SEC Will Issue Further Guidance on Valuation

WASHINGTON, D.C. - The SEC is planning to issue additional guidance to the fund industry sometime before April on securities valuations, said Douglas Scheidt, chief counsel for the SEC's division of investment management.

The guidance will amplify what was covered in a letter Scheidt sent to the Investment Company Institute, the industry trade association in Washington, D.C., in December 1999, he said. That letter outlined specific circumstances in which a fund must use fair value prices instead of market prices, how those prices should be determined and who is in charge of establishing and overseeing the prices, he said.

"The letter didn't attempt to cover the universe of questions that arise with respect to fair value," he said. "In fact, it was intended to come into play in connection with the possibility of Y2K problems. We thought that in the event of widespread Y2K problems, there might be a lot of fair valuation issues."

The upcoming guidance, to be provided in several letters to the ICI, is intended to address changes that have taken place in the industry since the early 1970's when the SEC last issued a comprehensive report on valuations, said Scheidt.

"We've had more time to think about it and there are a number of other areas that we would like to address to respond in part to the clamoring over the last number of years by many in the industry [who have said] the SEC has not provided much guidance on fair value since the late sixties and early seventies," he said. Scheidt spoke at a conference here last week on directors issues sponsored by the Mutual Fund Directors Education Council of Chicago.

One of the subjects to be addressed in the forthcoming guidance will be the pricing of foreign securities on the exchanges on which they are traded and a security's price at the time the fund that holds it closes, he said. In some cases, events that occur between the market's closing and the fund's valuation can have a significant effect on a security's value, Scheidt said.

"Any sort of event could occur between the two time periods that could affect the valuation of the security," he said.

Another possible topic in the letters could be block discounts, Scheidt said. There is a question as to whether funds should discount large holdings to anticipate the actual value of the securities in the event it has to sell a large portion of its holdings, he said.

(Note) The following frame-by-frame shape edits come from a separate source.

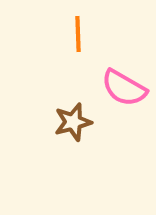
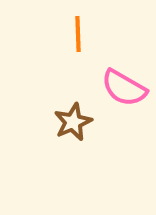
brown star: rotated 9 degrees counterclockwise
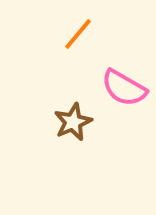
orange line: rotated 42 degrees clockwise
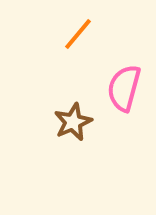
pink semicircle: rotated 75 degrees clockwise
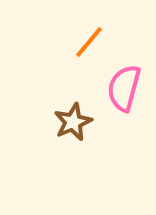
orange line: moved 11 px right, 8 px down
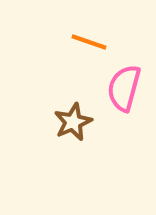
orange line: rotated 69 degrees clockwise
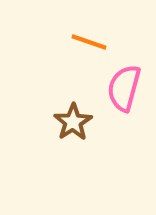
brown star: rotated 9 degrees counterclockwise
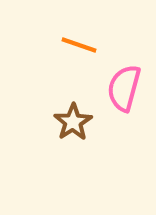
orange line: moved 10 px left, 3 px down
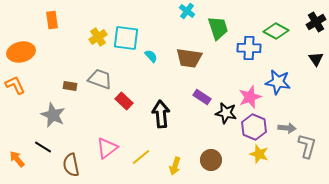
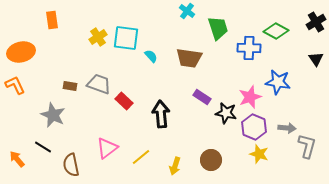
gray trapezoid: moved 1 px left, 5 px down
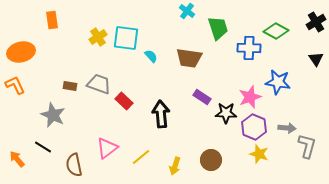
black star: rotated 10 degrees counterclockwise
brown semicircle: moved 3 px right
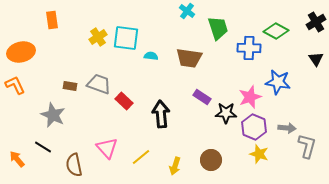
cyan semicircle: rotated 40 degrees counterclockwise
pink triangle: rotated 35 degrees counterclockwise
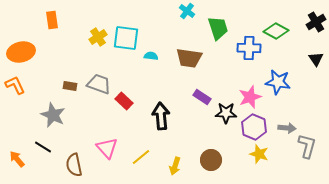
black arrow: moved 2 px down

"My personal position is that ... the law clearly would provide that the fund is required to use market quotations when they are readily available," he said. "There is nothing about that circumstance that would indicate that market quotations are not readily available or reliable. [Using anything other than a market valuation] would also penalize the fund for an event that is really not likely to occur."

The letters will also address directors' responsibilities in understanding their fund's pricing methodology, he said.

"We would highly recommend that the fund have procedures in place to periodically compare the fair values that they determine with actual sales prices [and] prices obtained from pricing services with any other reliable source of information," Scheidt said.

"I think it would benefit everyone if the commission ... expanded on what the good faith standard means, or what we think it means," he said. "The law, with respect to fair valuations, provides that share values are what the directors determine in their good faith."